* **Directions for this task**:
Below is a block of records; return all of them exactly, but without the images.

* **Raw data**:
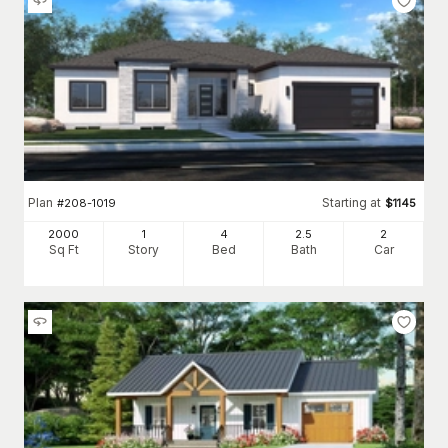
Plan
Starting at
#
208-1019
$
1145
2000
1
4
2
.5
2
Sq Ft
Story
Bed
Bath
Car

* **Answer below**:
Plan
Starting at
#
208-1019
$
1145
2000
1
4
2
.5
2
Sq Ft
Story
Bed
Bath
Car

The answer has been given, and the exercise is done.